Relative Price Shifts and Creative Destruction
Relative prices, or the price of one good compared to the prices of all other goods, guide economic behavior by allowing individuals to compare their demand to the demand of the rest of society and the costs of producing the good. The price of a good not only lets consumers determine how much productive resources are required to produce it, but also signals to producers how much profit is to be earned by making various goods. A high price simultaneously discourages consumption of that good and rewards production of it, leading the market toward equilibrium. However, for many reasons, relative prices can change, and what was once a profitable good to produce can become unprofitable.
Suppose there’s an automobile making firm with workers, capital, and some productive technology.
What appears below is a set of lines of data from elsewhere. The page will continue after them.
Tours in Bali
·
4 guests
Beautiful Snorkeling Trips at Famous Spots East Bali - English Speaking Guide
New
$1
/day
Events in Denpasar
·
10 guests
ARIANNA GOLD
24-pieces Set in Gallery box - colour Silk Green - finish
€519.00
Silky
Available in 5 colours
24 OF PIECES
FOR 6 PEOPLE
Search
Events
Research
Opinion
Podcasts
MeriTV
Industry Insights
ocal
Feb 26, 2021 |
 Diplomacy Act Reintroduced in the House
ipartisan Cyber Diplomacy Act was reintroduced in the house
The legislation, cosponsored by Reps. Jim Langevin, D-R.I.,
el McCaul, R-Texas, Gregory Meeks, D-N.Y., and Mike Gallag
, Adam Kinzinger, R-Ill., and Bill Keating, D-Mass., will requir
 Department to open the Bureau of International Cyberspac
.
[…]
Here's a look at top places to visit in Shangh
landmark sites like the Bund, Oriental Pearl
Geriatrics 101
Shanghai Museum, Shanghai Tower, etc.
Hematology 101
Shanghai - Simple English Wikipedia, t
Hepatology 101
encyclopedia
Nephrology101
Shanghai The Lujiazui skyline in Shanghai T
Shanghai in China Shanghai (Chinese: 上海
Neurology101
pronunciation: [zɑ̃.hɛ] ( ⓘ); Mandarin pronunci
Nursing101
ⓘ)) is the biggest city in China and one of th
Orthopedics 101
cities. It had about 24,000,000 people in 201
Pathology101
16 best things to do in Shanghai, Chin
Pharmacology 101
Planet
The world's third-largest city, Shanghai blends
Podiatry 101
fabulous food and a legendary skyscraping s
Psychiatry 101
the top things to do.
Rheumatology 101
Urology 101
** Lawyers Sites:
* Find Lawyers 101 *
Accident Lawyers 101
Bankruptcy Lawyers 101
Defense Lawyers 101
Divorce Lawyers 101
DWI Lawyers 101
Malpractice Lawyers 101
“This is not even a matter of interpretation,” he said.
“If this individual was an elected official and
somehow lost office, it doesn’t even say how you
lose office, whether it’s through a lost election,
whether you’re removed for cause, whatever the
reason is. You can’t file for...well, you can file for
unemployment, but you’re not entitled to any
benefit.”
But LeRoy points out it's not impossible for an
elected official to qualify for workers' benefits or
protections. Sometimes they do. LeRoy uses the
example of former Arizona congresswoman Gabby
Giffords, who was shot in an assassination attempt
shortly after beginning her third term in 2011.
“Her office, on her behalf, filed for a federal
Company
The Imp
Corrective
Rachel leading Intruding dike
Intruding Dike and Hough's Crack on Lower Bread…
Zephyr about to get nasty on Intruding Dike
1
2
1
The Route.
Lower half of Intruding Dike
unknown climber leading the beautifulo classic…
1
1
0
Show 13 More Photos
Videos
They buy inputs, such as natural resources, and make cars.
Workers: 200 workers making $60,000 per year = $12 million annual wages.
Raw materials: $3 million per year.
Capital: $5 million per year.
Sell 1,000 cars for $20,000 each, for a total revenue of $20 million.
Let’s suppose a new technology comes along which allows cars to be made using only robots, but the price of cars and the price of inputs does not change. Could the car company remain in business? Yes – they’d just keep doing what they were doing before; no wage changes and no changes in profitability. As the price of cars, capital, and raw materials stays the same, the firm can go on paying the same wage forever. If trade with a poor country opened up and some other firms were outsourcing because of low wages, would that affect the profitability of the firm above, if the price of cars did not change? No. No economic change, whether it is technology or trade will change the profitability of our hypothetical firm in the absence of relative price shifts. The firm could perhaps increase their profitability by adopting techniques which increase efficiency, but they don’t have to.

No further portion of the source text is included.